Attending a concert where the music of Cassandra Miller was performed alongside that of Dmitri Shostakovich would never have seemed a likely programming choice. But that’s the unexpected but fascinating experience that was BBC Proms16, with the BBC Philharmonic under the baton of John Storgårds.
Miller’s viola concerto, I cannot love without trembling, written in 2022 as a BBC co-commission, was the first offering of the evening. The Canadian composer began by taking a recording of violinist Alexis Zoumbas as a starting point and reworking it through her unique process of “automatic singing”. This approach resulted in the folk-inspired gestures of violist Lawrence Power gliding up and down with wailing vibrato. The BBC Philharmonic complemented these lines with dreamy waves of sound that ebbed and flowed, trembling delicately—a fitting reflection of both the character and title of the work. As the music progressed, it grew more solemn. The conductor, orchestra, and soloist paced the material carefully, allowing it to unravel slowly. The piece featured beautiful instrumental blending, a strikingly intense moment of low, quiet rumbling from the bass drum, and violins plucked like Russian balalaikas—something Shostakovich would surely have appreciated. It was a quiet spectacle, simple and enchanting.

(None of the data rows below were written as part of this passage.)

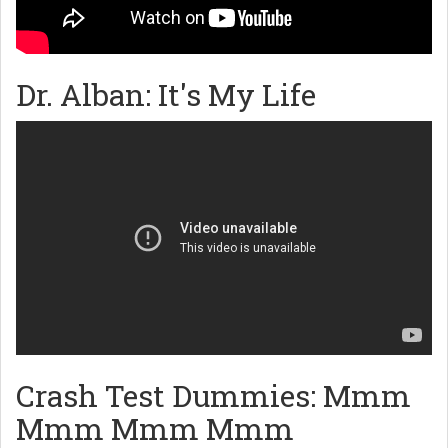
Dr. Alban: It's My Life
Crash Test Dummies: Mmm
Mmm Mmm Mmm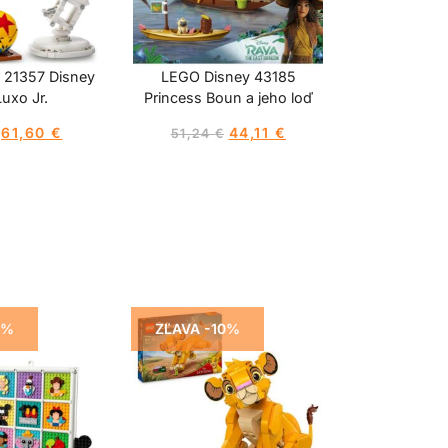
 21357 Disney
LEGO Disney 43185
Luxo Jr.
Princess Boun a jeho loď
61,60
€
44,11
€
51,24
€
5%
ZĽAVA -10%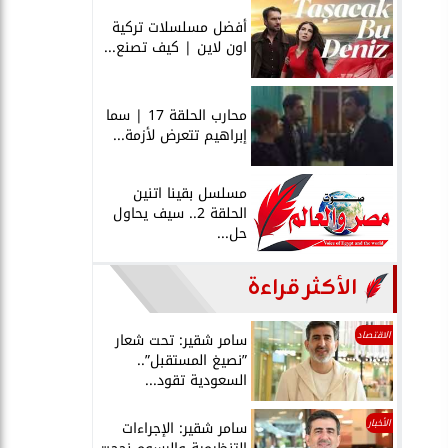
أفضل مسلسلات تركية
اون لاين | كيف تصنع...
محارب الحلقة 17 | سما
إبراهيم تتعرض لأزمة...
مسلسل بقينا اتنين
الحلقة 2.. سيف يحاول
حل...
الأكثر قراءة
الاقتصاد
سامر شقير: تحت شعار
”نصيغ المستقبل”..
السعودية تقود...
الأخبار
سامر شقير: الإجراءات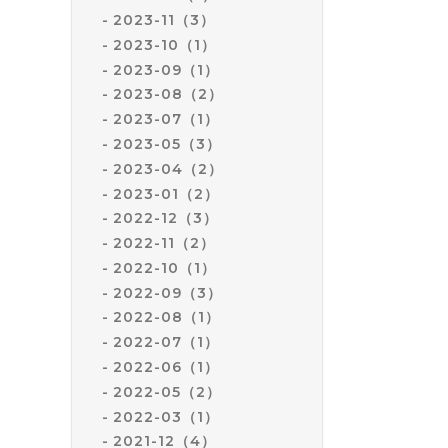
2023-11（3）
2023-10（1）
2023-09（1）
2023-08（2）
2023-07（1）
2023-05（3）
2023-04（2）
2023-01（2）
2022-12（3）
2022-11（2）
2022-10（1）
2022-09（3）
2022-08（1）
2022-07（1）
2022-06（1）
2022-05（2）
2022-03（1）
2021-12（4）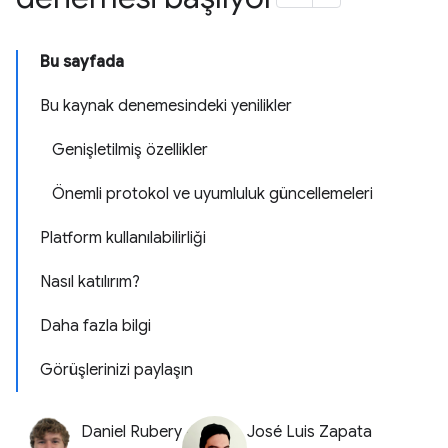
Bu sayfada
Bu kaynak denemesindeki yenilikler
Genişletilmiş özellikler
Önemli protokol ve uyumluluk güncellemeleri
Platform kullanılabilirliği
Nasıl katılırım?
Daha fazla bilgi
Görüşlerinizi paylaşın
Daniel Rubery
José Luis Zapata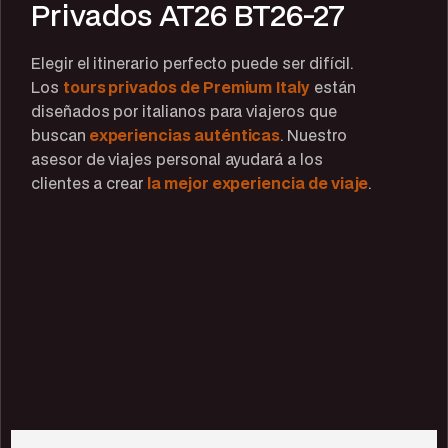
Privados AT26 BT26-27
Elegir el itinerario perfecto puede ser difícil.
Los
tours privados de Premium
Italy
están
diseñados por italianos para viajeros que
buscan
experiencias auténticas
. Nuestro
asesor de viajes personal ayudará a los
clientes a crear
la mejor experiencia de viaje
.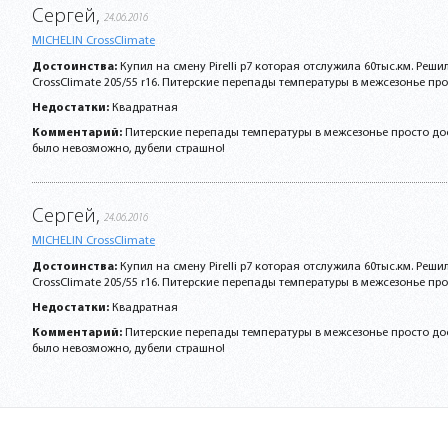
Сергей,
24.06.2016
MICHELIN CrossClimate
Достоинства:
Купил на смену Pirelli p7 которая отслужила 60тыс.км. Реши
CrossClimate 205/55 r16. Питерские перепады температуры в межсезонье прост
Недостатки:
Квадратная
Комментарий:
Питерские перепады температуры в межсезонье просто дос
было невозможно, дубели страшно!
Сергей,
24.06.2016
MICHELIN CrossClimate
Достоинства:
Купил на смену Pirelli p7 которая отслужила 60тыс.км. Реши
CrossClimate 205/55 r16. Питерские перепады температуры в межсезонье прост
Недостатки:
Квадратная
Комментарий:
Питерские перепады температуры в межсезонье просто дос
было невозможно, дубели страшно!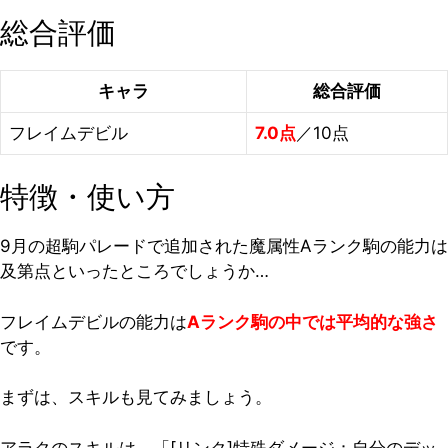
総合評価
キャラ
総合評価
フレイムデビル
7.0点
／10点
特徴・使い方
9月の超駒パレードで追加された魔属性Aランク駒の能力は
及第点といったところでしょうか…
フレイムデビルの能力は
Aランク駒の中では平均的な強さ
です。
まずは、スキルも見てみましょう。
アラクのスキルは、「[リンク]特殊ダメージ：自分のデッ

However, that delicacy didn’t last long. Shostakovich’s Symphony no. 4 began with Storgårds’ driving direction, resolute and march-like. Written during a turbulent period in the composer’s career, when he was accused of writing formalist music by the Communist Party’s mouthpiece Pravda and forced to withdraw the premiere in 1936, this intense symphony reflects the mood just before the years of Nikolai Yezhov’s Great Purge, which brought widespread death to apparatchiks, intellectuals, and ordinary people in the Soviet Union. Choosing not to perform this work might have spared Shostakovich’s life, an outcome that eluded Isaac Babel, Abram Lezhnev and Vsevolod Meyerhold, who supported him in the face of criticism.